Iraq steps up anti-Islamic State coordination with Iran, Syria, Russia
Iraq has agreed to set up a cell increasing intelligence coordination with Russia, Syria and Iran in the fight against the Islamic State group, a government spokesman said on Sunday.
Baghdad: Iraq has agreed to set up a cell increasing intelligence coordination with Russia, Syria and Iran in the fight against the Islamic State group, a government spokesman said on Sunday.
"It`s a committee coordinating between the four countries, with representatives of each country, in the field of military intelligence and aimed at sharing and analysing information," Saad al-Hadithi, a spokesman for Prime Minister Haider al-Abadi`s office, told AFP.
He said the cell would focus on "monitoring the movements of terrorists... and degrading their capacity."
A statement from Iraq`s Joint Operations Command said the deal with Moscow comes amid "growing concern over the presence of thousands of Russian terrorists engaged in criminal acts with Daesh (IS)."
Hadithi would not say whether the new cell had already begun its work.

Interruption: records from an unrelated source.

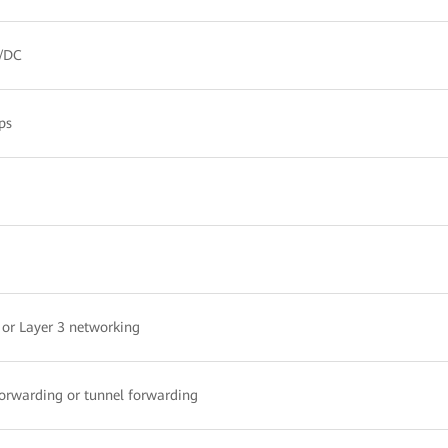
/DC
ps
 or Layer 3 networking
forwarding or tunnel forwarding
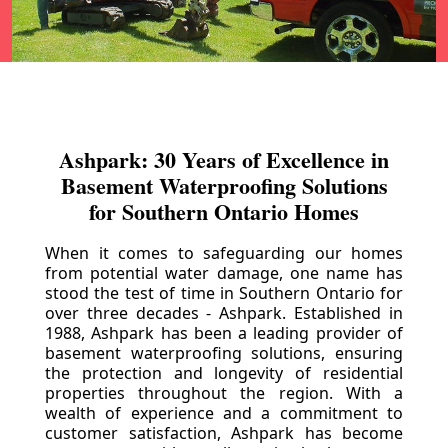
Ashpark: 30 Years of Excellence in
Basement Waterproofing Solutions
for Southern Ontario Homes
When it comes to safeguarding our homes
from potential water damage, one name has
stood the test of time in Southern Ontario for
over three decades - Ashpark. Established in
1988, Ashpark has been a leading provider of
basement waterproofing solutions, ensuring
the protection and longevity of residential
properties throughout the region. With a
wealth of experience and a commitment to
customer satisfaction, Ashpark has become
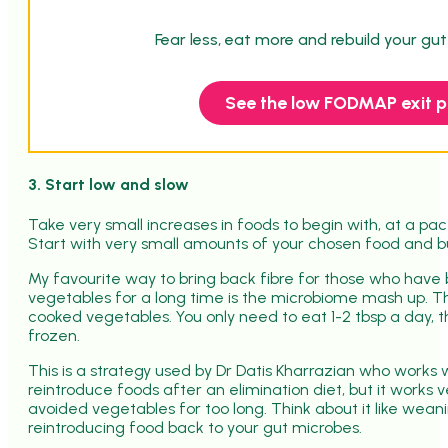
Fear less, eat more and rebuild your gu
See the low FODMAP exit p
3. Start low and slow
Take very small increases in foods to begin with, at a pa
Start with very small amounts of your chosen food and bu
My favourite way to bring back fibre for those who have 
vegetables for a long time is the microbiome mash up. Thi
cooked vegetables. You only need to eat 1-2 tbsp a day, th
frozen.
This is a strategy used by Dr Datis Kharrazian who works
reintroduce foods after an elimination diet, but it works 
avoided vegetables for too long. T
hink about it like wean
reintroducing food back to your gut microbes.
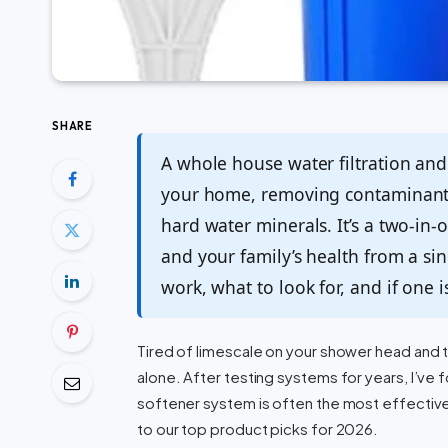
SHARE
A whole house water filtration and 
your home, removing contaminants 
hard water minerals. It’s a two-in-
and your family’s health from a si
work, what to look for, and if one 
Tired of limescale on your shower head and th
alone. After testing systems for years, I’ve 
softener system is often the most effective
to our top product picks for 2026.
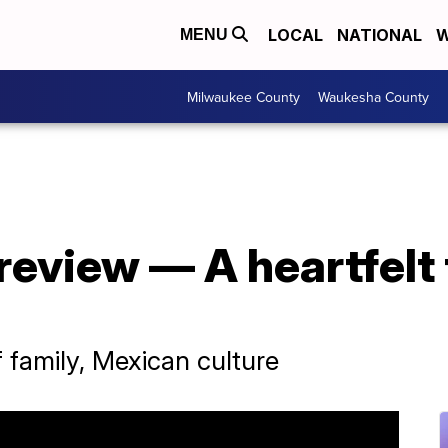
LOCAL
NATIONAL
W
MENU
Milwaukee County
Waukesha County
review — A heartfelt
f family, Mexican culture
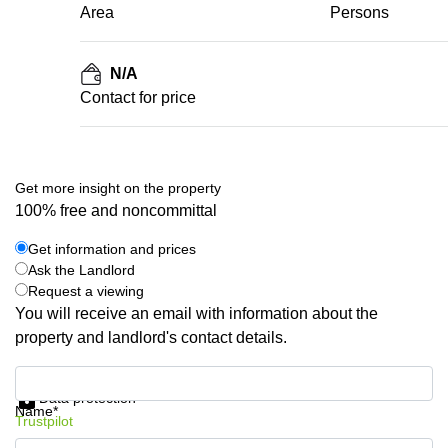
Area
Persons
N/A
Contact for price
Get more insight on the property
100% free and noncommittal
Get information and prices
Ask the Landlord
Request a viewing
You will receive an email with information about the
property and landlord's contact details.
Get information and prices
Data protection
Name*
Trustpilot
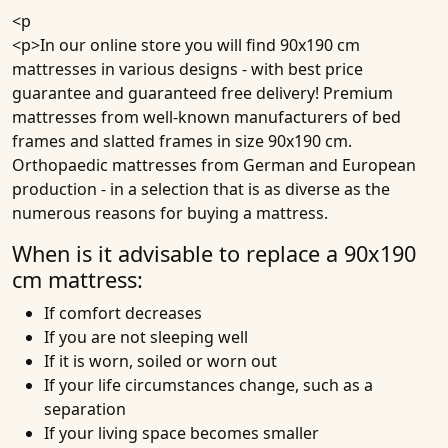
<p
<p>In our online store you will find 90x190 cm
mattresses in various designs - with best price
guarantee and guaranteed free delivery!
Premium
mattresses
from well-known manufacturers of bed
frames and slatted frames in size 90x190 cm.
Orthopaedic mattresses from German and European
production - in a selection that is as diverse as the
numerous reasons for buying a mattress.
When is it advisable to replace a 90x190
cm mattress:
If comfort decreases
If you are not sleeping well
If it is worn, soiled or worn out
If your life circumstances change, such as a
separation
If your living space becomes smaller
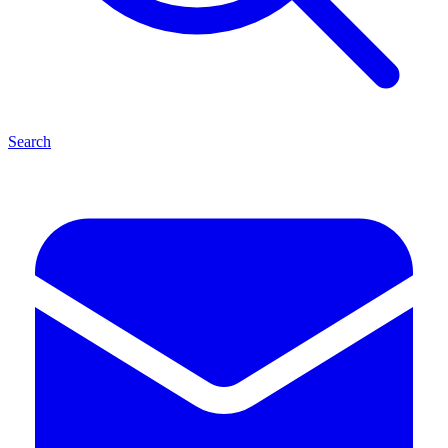
Search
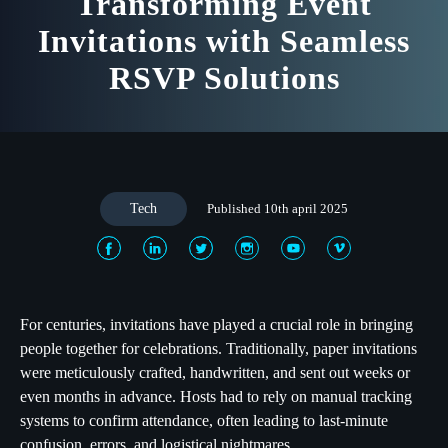
Transforming Event
Invitations with Seamless
RSVP Solutions
Tech
Published 10th april 2025
For centuries, invitations have played a crucial role in bringing
people together for celebrations. Traditionally, paper invitations
were meticulously crafted, handwritten, and sent out weeks or
even months in advance. Hosts had to rely on manual tracking
systems to confirm attendance, often leading to last-minute
confusion, errors, and logistical nightmares.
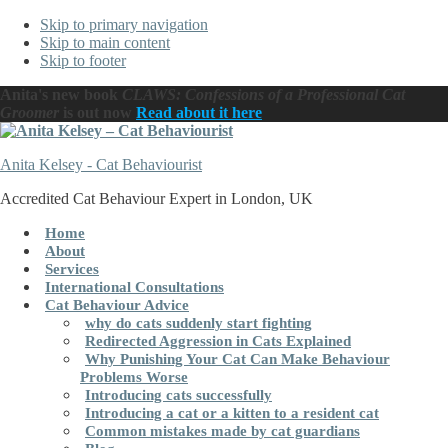
Skip to primary navigation
Skip to main content
Skip to footer
Anita's new book
CLAWS: Confessions of a Professional Cat
Groomer
is out now
Read about it here
Anita Kelsey - Cat Behaviourist
Accredited Cat Behaviour Expert in London, UK
Home
About
Services
International Consultations
Cat Behaviour Advice
why do cats suddenly start fighting
Redirected Aggression in Cats Explained
Why Punishing Your Cat Can Make Behaviour
Problems Worse
Introducing cats successfully
Introducing a cat or a kitten to a resident cat
Common mistakes made by cat guardians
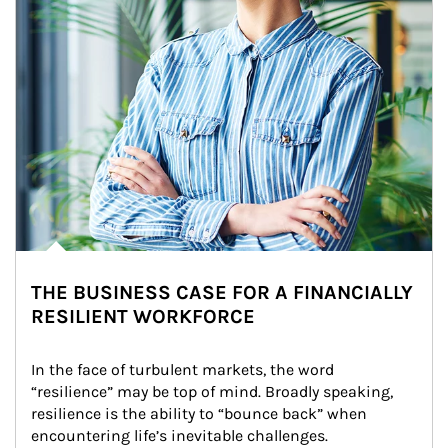
THE BUSINESS CASE FOR A FINANCIALLY
RESILIENT WORKFORCE
In the face of turbulent markets, the word 
“resilience” may be top of mind. Broadly speaking, 
resilience is the ability to “bounce back” when 
encountering life’s inevitable challenges.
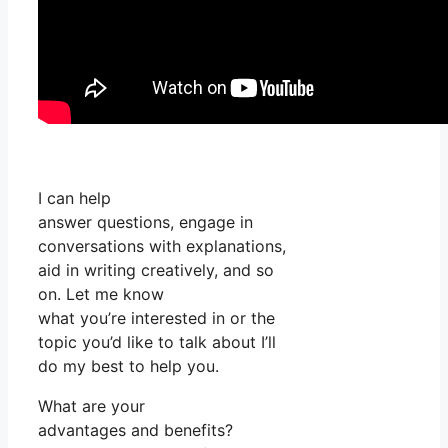
I can help
answer questions, engage in
conversations with explanations,
aid in writing creatively, and so
on. Let me know
what you’re interested in or the
topic you’d like to talk about I’ll
do my best to help you.
What are your
advantages and benefits?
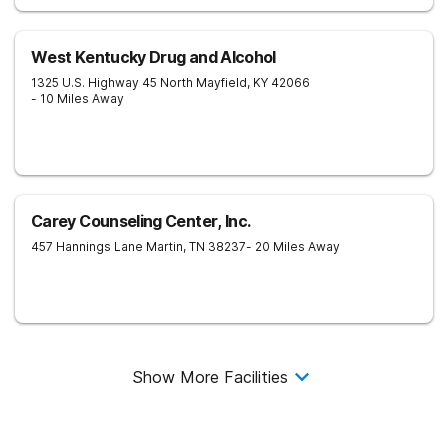
West Kentucky Drug and Alcohol
1325 U.S. Highway 45 North
Mayfield
,
KY
42066
- 10 Miles Away
Carey Counseling Center, Inc.
457 Hannings Lane
Martin
,
TN
38237
- 20 Miles Away
Show More Facilities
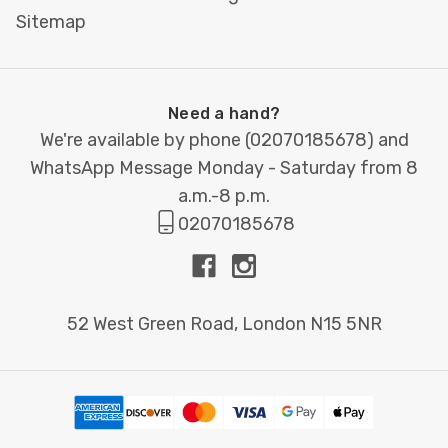
Sitemap
Need a hand?
We're available by phone (
02070185678
) and
WhatsApp Message Monday - Saturday from 8
a.m.-8 p.m.
02070185678
52 West Green Road, London N15 5NR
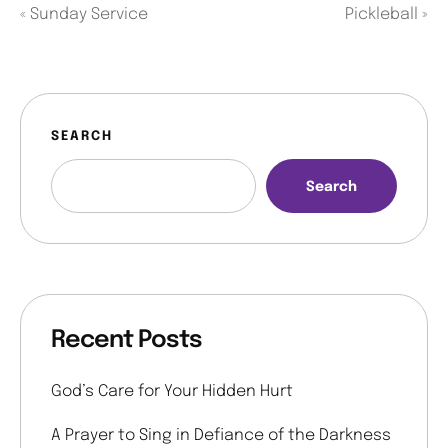
«
Sunday Service
Pickleball
»
SEARCH
Search
Recent Posts
God’s Care for Your Hidden Hurt
A Prayer to Sing in Defiance of the Darkness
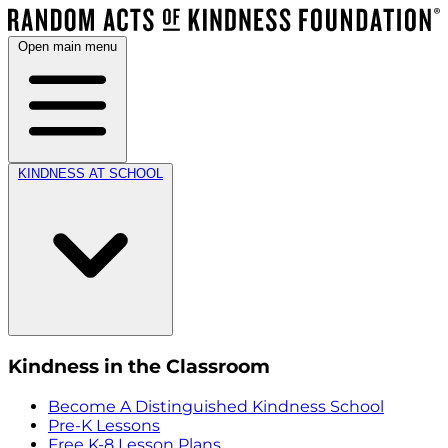
Open main menu
KINDNESS AT SCHOOL
Kindness in the Classroom
Become A Distinguished Kindness School
Pre-K Lessons
Free K-8 Lesson Plans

The move comes as Moscow is boosting its military presence in neighbouring Syria, deploying more troops and warplanes to an air base along with new arms deliveries to President Bashar al-Assad`s regime, a longstanding ally.
The United States has a $500-million programme to train and equip vetted moderates recruited from among the rebels fighting Assad, but it has faced repeated setbacks.
Washington`s strategy in Iraq, built on an air campaign and the deployment of several thousand military trainers and advisers, has also come under increasing fire as failing to reach the promised results.
Moscow has sold fighter jets and weaponry to Iraq but has taken the back seat as Iran and the US-led coalition -- which also includes France and Britain -- often competed to be Baghdad`s top partner in the war against IS.
Western powers have recently softened their stance categorically rejecting a role for Assad in any political solution to the conflict in Syria.
Abadi`s spokesman said enhanced intelligence cooperation would positively affect operations against IS, which proclaimed a "caliphate" straddling Syria and Iraq last year.
"Having a broader base of intelligence thanks to cooperation with these three countries as well as with the coalition will give our security forces more opportunities to achieve victory in the war against terrorism," Hadithi said.